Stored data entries
• • • • •
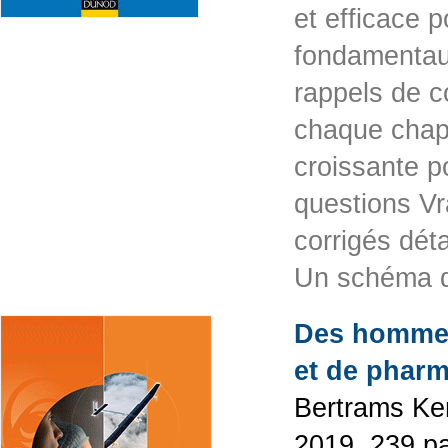
et efficace 
fondamentaux
rappels de c
chaque chapi
croissante p
questions Vr
corrigés dét
Un schéma 
Des hommes
et de pharm
Bertrams Ken
2019, 239 p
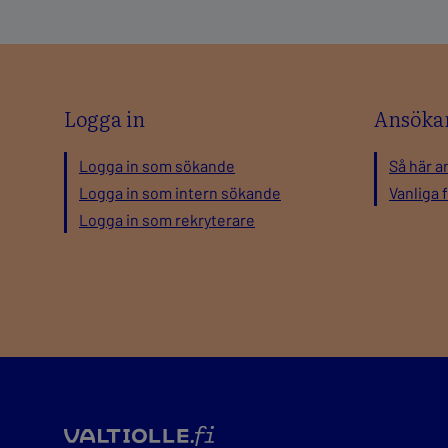
Logga in
Ansöka
Logga in som sökande
Så här a
Logga in som intern sökande
Vanliga 
Logga in som rekryterare
valtio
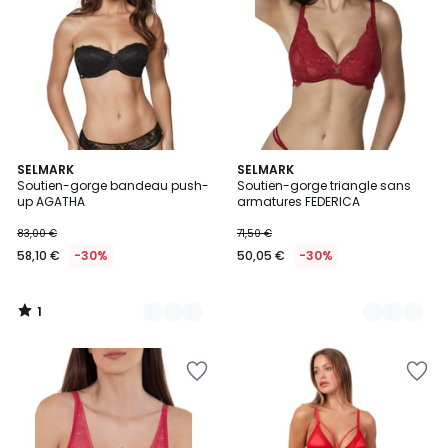
1
2
SELMARK
3
SELMARK
/
Soutien-gorge bandeau push-
Soutien-gorge triangle sans
Couleurs
Couleurs
5
up AGATHA
armatures FEDERICA
83,00 €
71,50 €
58,10 €
-30%
50,05 €
-30%
1
/
5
• • • • •
Assignment ▸
Repeat every line of the data above exactly, but drop the pictures.

Output for this exercise ▸
et efficace 
fondamentaux
rappels de c
chaque chapi
croissante p
questions Vr
corrigés dét
Un schéma 
Des hommes
et de pharm
Bertrams Ken
2019, 239 p
Logga in
Ansöka
Logga in som sökande
Så här a
Logga in som intern sökande
Vanliga 
Logga in som rekryterare
valtio
1
2
SELMARK
3
SELMARK
/
Soutien-gorge bandeau push-
Soutien-gorge triangle sans
Couleurs
Couleurs
5
up AGATHA
armatures FEDERICA
83,00 €
71,50 €
58,10 €
-30%
50,05 €
-30%
1
/
5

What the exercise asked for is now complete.